A newly registered political party hopes to be a left-wing alternative for South Australian voters in the upcoming state election following the launch of the South Australian branch of right-wing organisation Turning Point Australia.

SA Socialists was officially registered yesterday after the group, associated with the successful Victorian Socialists party, secured the 200 members required to become an official political party under the Electoral Act.
The party hopes to offer voters a left-wing alternative to the mainstream political parties in South Australia, and was planning on fielding candidates at the 2026 state election.
Its launch followed the recent formation of a South Australian branch of right-wing organisation Turning Point Australia, affiliated with assassinated activist Charlie Kirk’s Turning Point USA.
Conservative social media commentator George-Alexander Mamalis was announced as the group’s new state coordinator.
While former One Nation legislative councillor Sarah Game has announced two new candidates for her new political party, Sarah Game Fair Go For Australians.
Accredited video game and film certifier Angela Rojas will stand for number two on the Upper House ticket for Fair Go, behind City of Adelaide councillor Henry Davis, while Jake Hall-Evans will contest the seat of Colton in Adelaide’s western suburbs.
Victoria Socialists was a “successful case of how you can bring socialists politics to modern Australia”, SA Socialists interim secretary Tom Gilchrist told InDaily.
The Victorian counterpart, led by social media figure Jordan van den Lamb (aka Purple Pingers), in May announced it would expand nationwide. While Victorian Socialists did not land an upper or lower house seat at the 2025 Federal Election, it recorded double-digit first-preference votes in certain seats across the state.
SA Socialists hoped to build on this momentum, Gilchrist said.

The SA party would host a founding conference in November where the official constitution would be voted on and candidates would be selected to run at the state election.
The party would target “long-time, really safe Labor seats” – working-class seats that Gilchrist said the Labor party “really take for granted”.
SA Labor is set to hold its State Convention this weekend, and it is unclear whether any major candidate announcements will come out of it.
Gilchrist said Labor was “more concerned with actually trying to win over the marginal seats from the Liberals than actually addressing the problems that exist in those areas”.
“There should be a socialist option for people who feel disenfranchised and left behind by Labor and actually want to vote for a party to the left that expresses that the problems are with the pro-business politics of Labor,” he said.
Gilchrist said the party was “overwhelmed” with the initial response to the formation of SA Socialists.
“We had hundreds of people join in just the first few days of that launch back in May,” he said.
“From there, it’s been a process of turning that into something real. Organising events, forums, rallies and supporting strikes and actions from workers.”
He said the party would focus on issues around wealth inequality, instead of the “pro-capitalist, pro-business politics of the major parties”.
“I think particularly in South Australia the Labor Party… seems more concerned about Trump supporting AUKUS or expanding law and order, whereas we think the problems people are actually facing is the housing crisis, the health crisis and we should be taxing big business to solve those problems,” he said.

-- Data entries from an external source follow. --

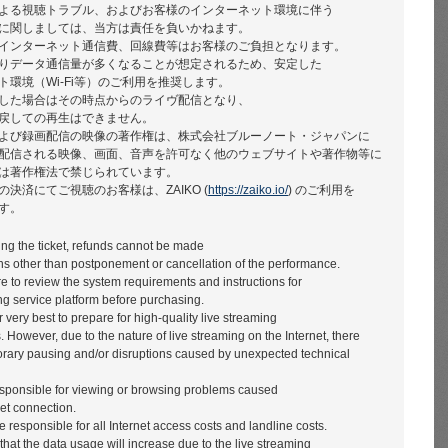
よる視聴トラブル、およびお客様のインターネット環境に伴う
に関しましては、当方は責任を負いかねます。
インターネット通信費、回線費等はお客様のご負担となります。
りデータ通信量が多くなることが想定されるため、安定した
ト環境（Wi-Fi等）のご利用を推奨します。
した場合はその時点からのライヴ配信となり、
戻しての再生はできません。
よび録画配信の映像の著作権は、株式会社ブルーノート・ジャパンに
配信される映像、画面、音声を許可なく他のウェブサイトや著作物等に
は著作権法で禁じられています。
決済にてご視聴のお客様は、ZAIKO (
https://zaiko.io/
) のご利用を
す。
ng the ticket, refunds cannot be made
ns other than postponement or cancellation of the performance.
 to review the system requirements and instructions for
g service platform before purchasing.
very best to prepare for high-quality live streaming
 However, due to the nature of live streaming on the Internet, there
rary pausing and/or disruptions caused by unexpected technical
sponsible for viewing or browsing problems caused
net connection.
responsible for all Internet access costs and landline costs.
 that the data usage will increase due to the live streaming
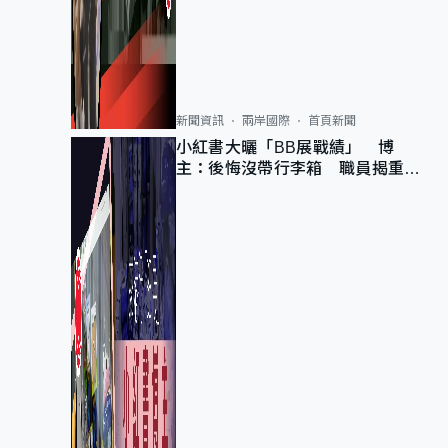
新聞資訊
兩岸國際
首頁新聞
小紅書大曬「BB展戰績」 博
主：後悔沒帶行李箱 職員揭重複
入會「阻止唔到」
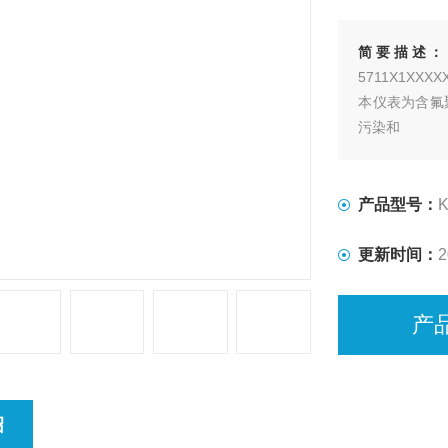
简要描述：
5711X1XXXX
本仪表为含氟
污染和
金属溶出的发
产品型号：
K
更新时间：
2
产
绍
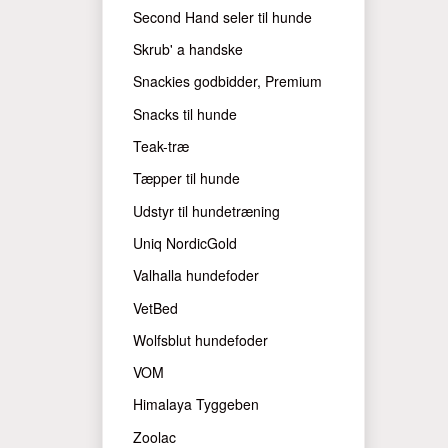
Second Hand seler til hunde
Skrub' a handske
Snackies godbidder, Premium
Snacks til hunde
Teak-træ
Tæpper til hunde
Udstyr til hundetræning
Uniq NordicGold
Valhalla hundefoder
VetBed
Wolfsblut hundefoder
VOM
Himalaya Tyggeben
Zoolac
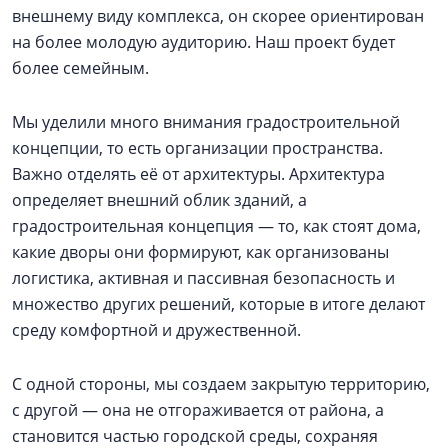
внешнему виду комплекса, он скорее ориентирован
на более молодую аудиторию. Наш проект будет
более семейным.
Мы уделили много внимания градостроительной
концепции, то есть организации пространства.
Важно отделять её от архитектуры. Архитектура
определяет внешний облик зданий, а
градостроительная концепция — то, как стоят дома,
какие дворы они формируют, как организованы
логистика, активная и пассивная безопасность и
множество других решений, которые в итоге делают
среду комфортной и дружественной.
С одной стороны, мы создаем закрытую территорию,
с другой — она не отгораживается от района, а
становится частью городской среды, сохраняя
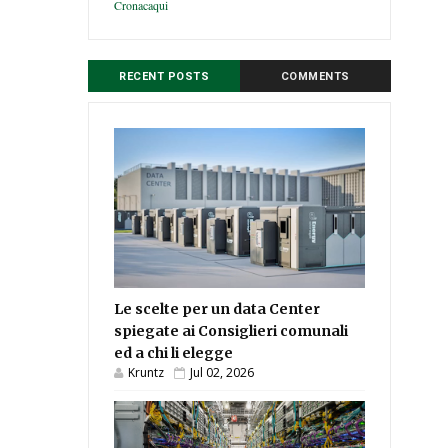
Cronacaqui
RECENT POSTS
COMMENTS
Le scelte per un data Center
spiegate ai Consiglieri comunali
ed a chi li elegge
Kruntz
Jul 02, 2026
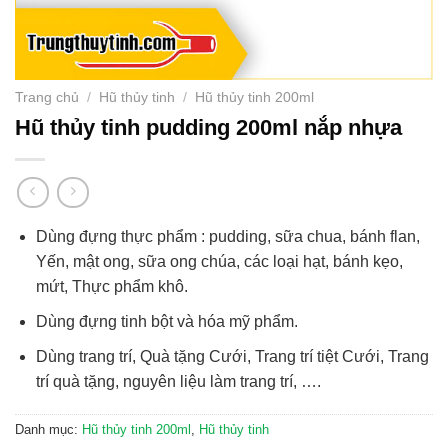
Trang chủ
/
Hũ thủy tinh
/
Hũ thủy tinh 200ml
Hũ thủy tinh pudding 200ml nắp nhựa
Dùng đựng thực phẩm : pudding, sữa chua, bánh flan,
Yến, mật ong, sữa ong chúa, các loại hạt, bánh kẹo,
mứt, Thực phẩm khô.
Dùng đựng tinh bột và hóa mỹ phẩm.
Dùng trang trí, Quà tặng Cưới, Trang trí tiệt Cưới, Trang
trí quà tặng, nguyên liệu làm trang trí, ….
Danh mục:
Hũ thủy tinh 200ml
,
Hũ thủy tinh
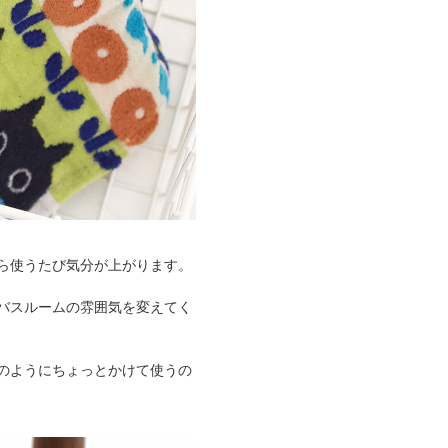
ら使うたび気分が上がります。
バスルームの雰囲気を変えてく
のようにちょっとかけて使うの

The launch followed news that Opposition leader Vincent Tarzia would lose his seat if the election were held today, with the SA Liberals facing a wipeout in all its metropolitan seats according to new DemosAU/Ace Strategies Poll data.
Gilchrist was concerned that the weakness of the state Liberal Party “just strengthens the position of what is actually a pretty conservative a pro-business Labor government”.
He said SA Socialists would agree with the SA Greens “on a bunch of things” but “they’re also not a socialist party”.
“There’s members of the Greens who might be more socialist, but there’s also members of the Greens that support green capitalism,” he said.
Gilchrist said the Party’s main message was that “the problems in this country are that we just have politics which is done for and by the rich”.

Gilchrist said the growing prominence of right-wing groups in South Australia was “obviously very concerning”.
“The establishment of a local Turning Point group and the rise in the polls of One Nation I think does show the importance now of a left-wing project like SA Socialists,” he said.
“We’ve got people blaming the housing crisis on immigrants, and I think it’s something the major parties have not been able to stand up to properly because they don’t want to have a serious fight with the right over immigration.
“I think there’s an importance for a left party that can put forward radical anti-capitalist solutions to these problems.”